MA 3 Epps
Laurie Epps
Methodological Analysis #3
Dr. Lindsay Thomas
26 March 2016
Ed Fin’s “Revenge of the Nerd: Junot Díaz and the Networks of American Literary Imagination”
As a reader of this essay in regards to Junot Díaz’s novel The Brief Wondrous Life of Oscar Wao, I am compelled to want to read it because it seems Fin’s overall goal is to expand the typical literary corpus into something most marvelously inclusive. He is quite convincing in his procedures too and in fact, states “I seek to redefine reading by expanding the contested territory.” It seems a lofty goal, but Fin pulls it off in his networking diagrams of Díaz’s work in comparison with some various others that he has managed to gather from reviews (professional and regular readers) from Amazon and a site called LibraryThing, a social endeavor that uses a “thumbs up or thumbs down” scale.
Fin’s research leads him to a “nerd creole” of readership that connect Díaz’s work with a variety of other writings—from J.J. Tolkien to Toni Morrison—which result in Fin’s idea of the nerd pushing the white boundaries and instead looming in the cultural arena of immigrant struggles throughout history.
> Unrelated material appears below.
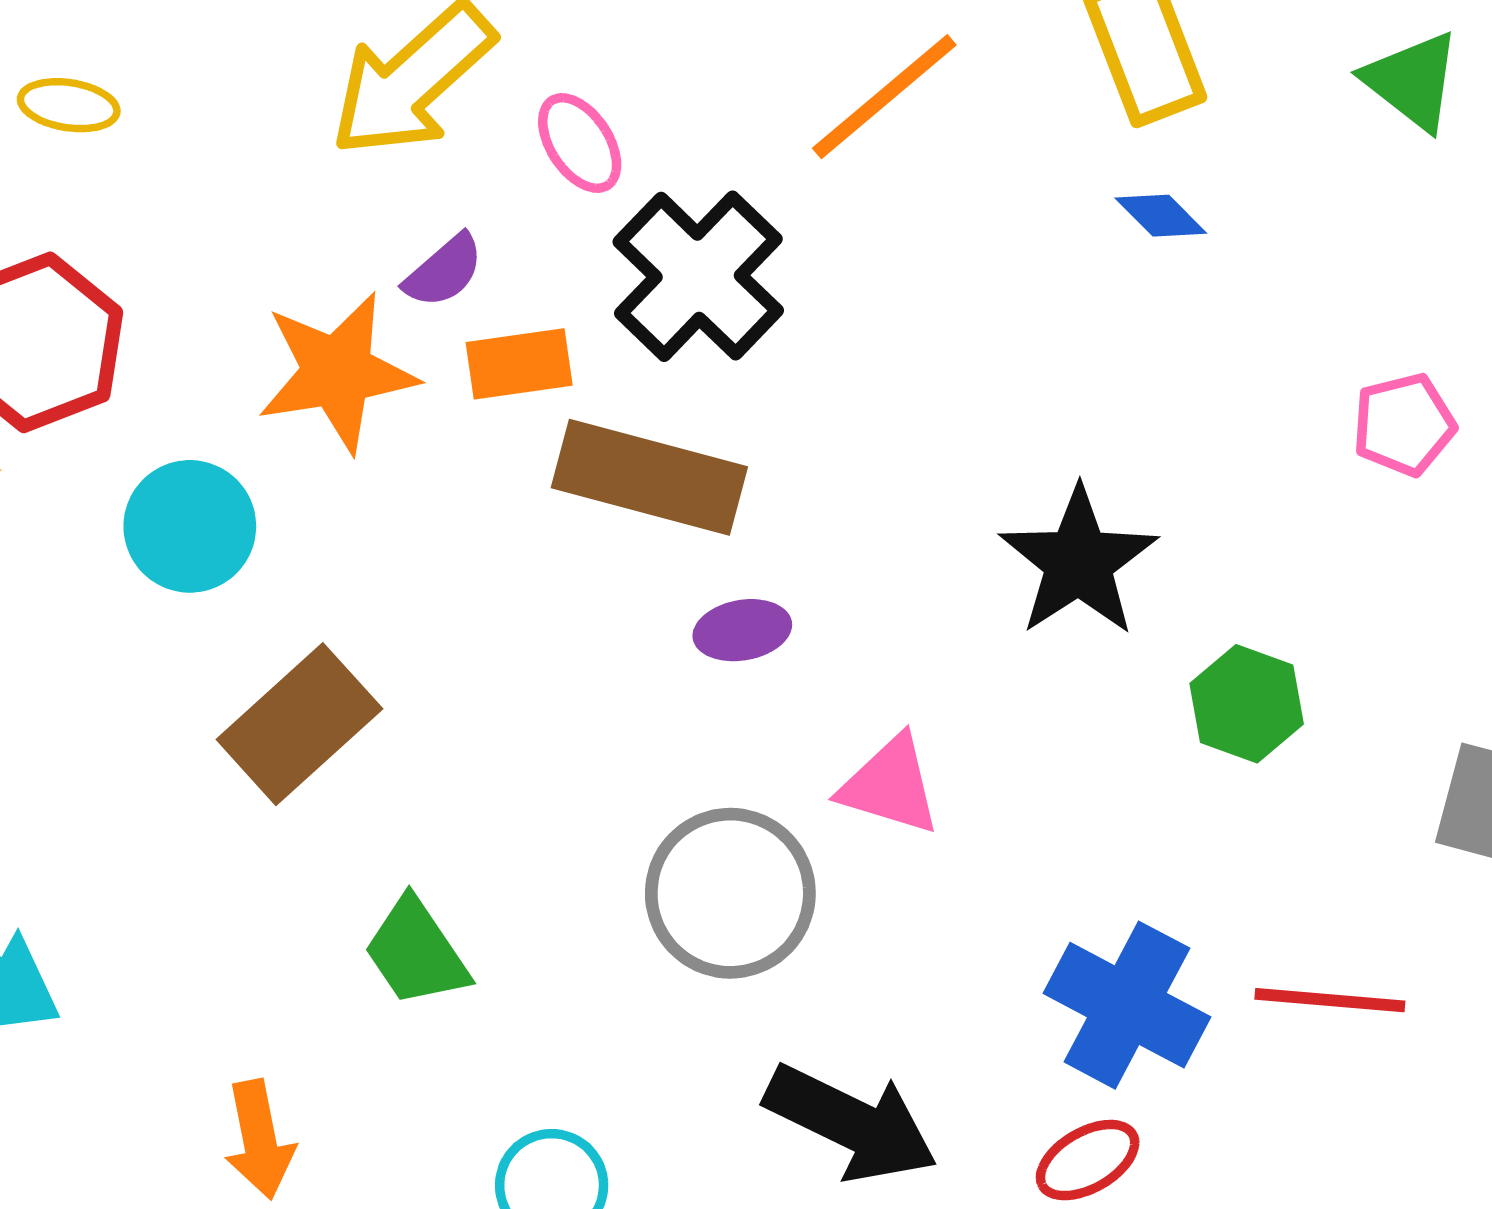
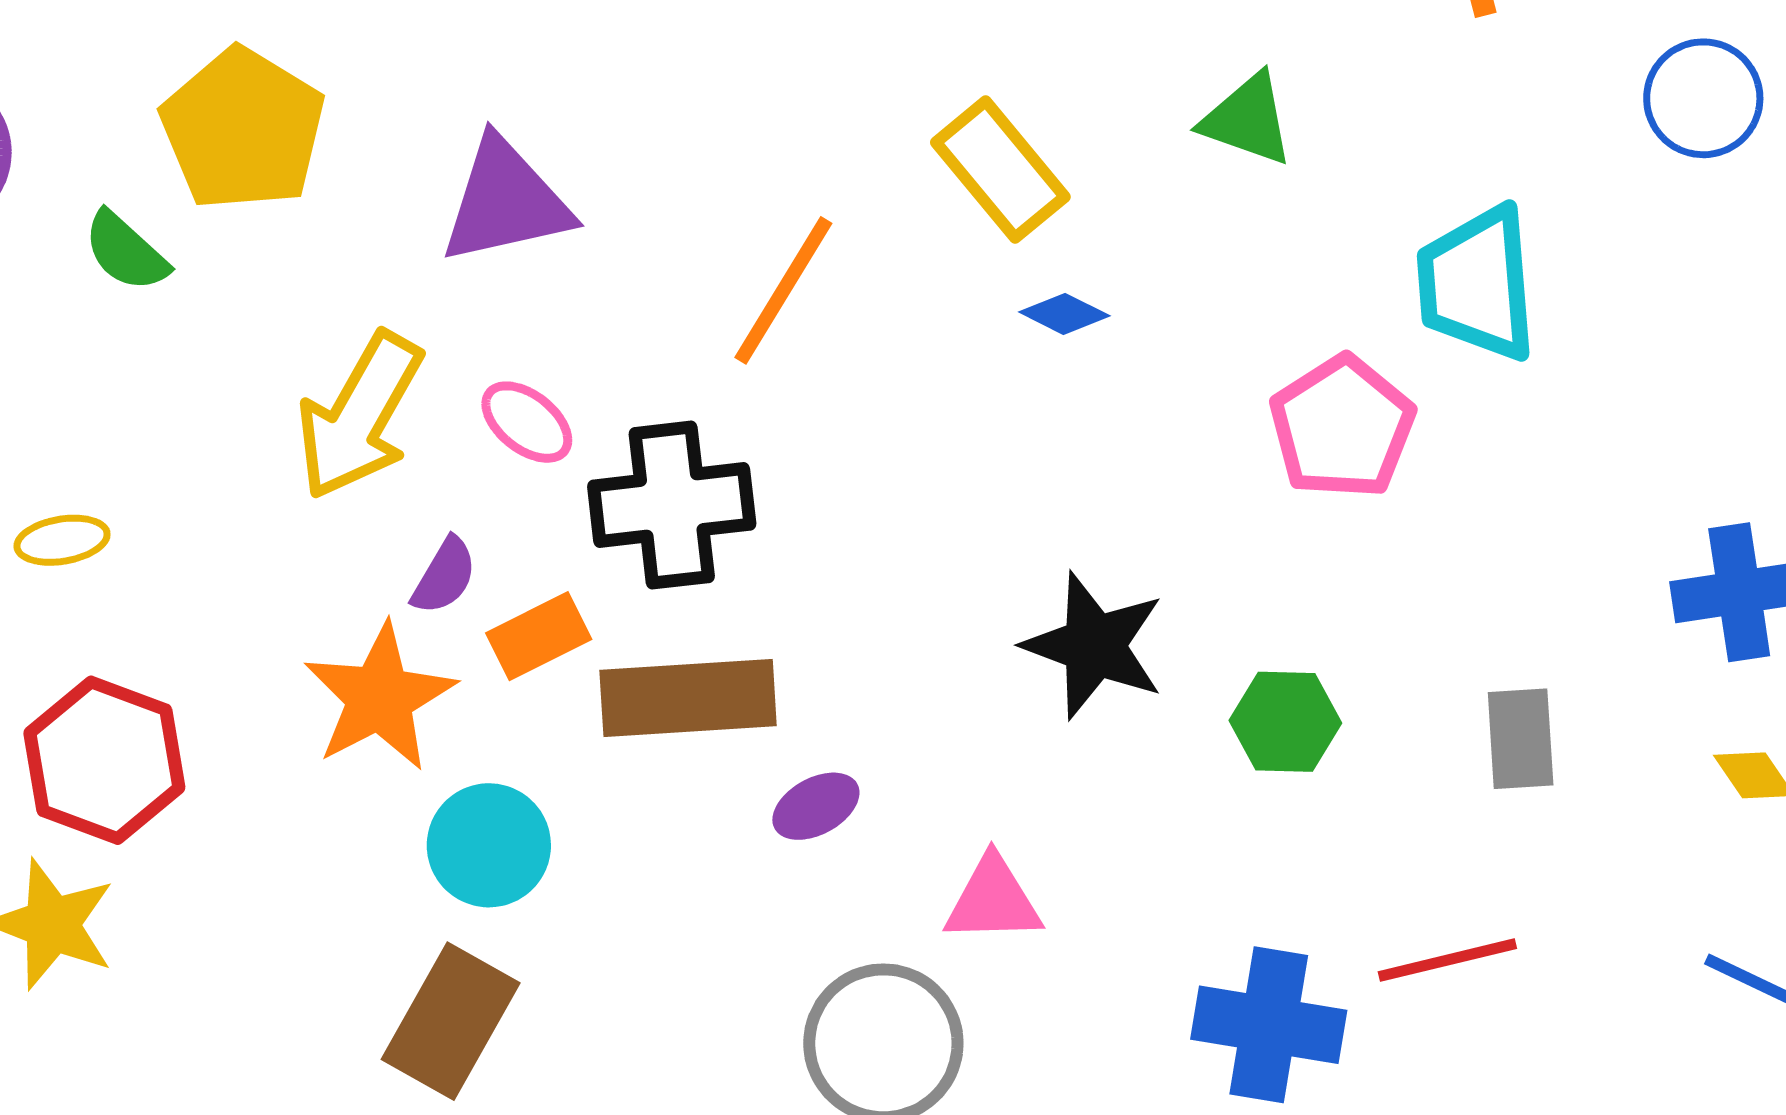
black cross: (698, 276) -> (672, 505), turned -32
pink pentagon: (1404, 425) -> (1342, 427), size x1.5
cyan circle: (190, 526) -> (489, 845), moved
He finds that Díaz crosses and overlaps regional/Latino literature and a very mainstream popular readership—making the nerd character Trujillo appealing to a variety of readers. Fin claims this boundary has never been blurred as this and compares it to an intersection of “experimental work and the bestseller.” These conclusions also confirm his belief that reading is changing and “not just among critics and scholars but also among a general readership online.” (2)
Fin uses his data to from networks, filled with nodes and various connections, to “see where books cluster and where they remain solitary.” His diagrams are fascinating in the connections that are made between nodes, because the belief that nerds are “acting white” is complicated by these overlying connections through Fin’s nodes of cross-culture similarities. So he asks us how can this be possible . . . a reader that would typically pick up a comic book or story of adventure could also or just as likely choose a book of cultural adventure and immigrant struggle. He used a Perl script which I wasn’t aware of but upon looking further learned it is another programming language, along with a handwritten “dictionary of proper nouns” to begin he analysis. He then stored connections in a MySQL database and through making connections, it spit out numerous titles and authors—a network of nodes and connections.
Fin complicates and defends the issue of bias or as with Amazon, primarily for profit business, and LibraryThing being a more social outlet, both seemingly different. But the difference of the two plays to his advantage in that it poses a more well-rounded readership of comparison. And in Fin’s conclusion, he sees that Díaz “not only earned accolades but also achieved the rare accomplishment of eliciting the same reaction across the board, from both professional and non-professional readers.” (13) This is quite an accomplishment for any author, Pulitzer Prize or not.
So Fin’s goal in his data and methodology is complicated in his overall theme of what digital humanists battle with every day. DH professionals are at odds with language and all sorts of language. The digital humanists are overlapping data every day and trying to make meaningful connections in regards to what we know as the “rules of reading.” (19) Is computer language literary? Is it meant only for the professional readers and scholars or can we use it to generate a more reader friendly literary environment so everyone can explore it, comment on it, and learn from it. We have to understand the networks that we are putting in to get anything out. Fin’s example shows exactly that through his methodology of challenging the boundaries of data overlapping culture, race, and the popular divide.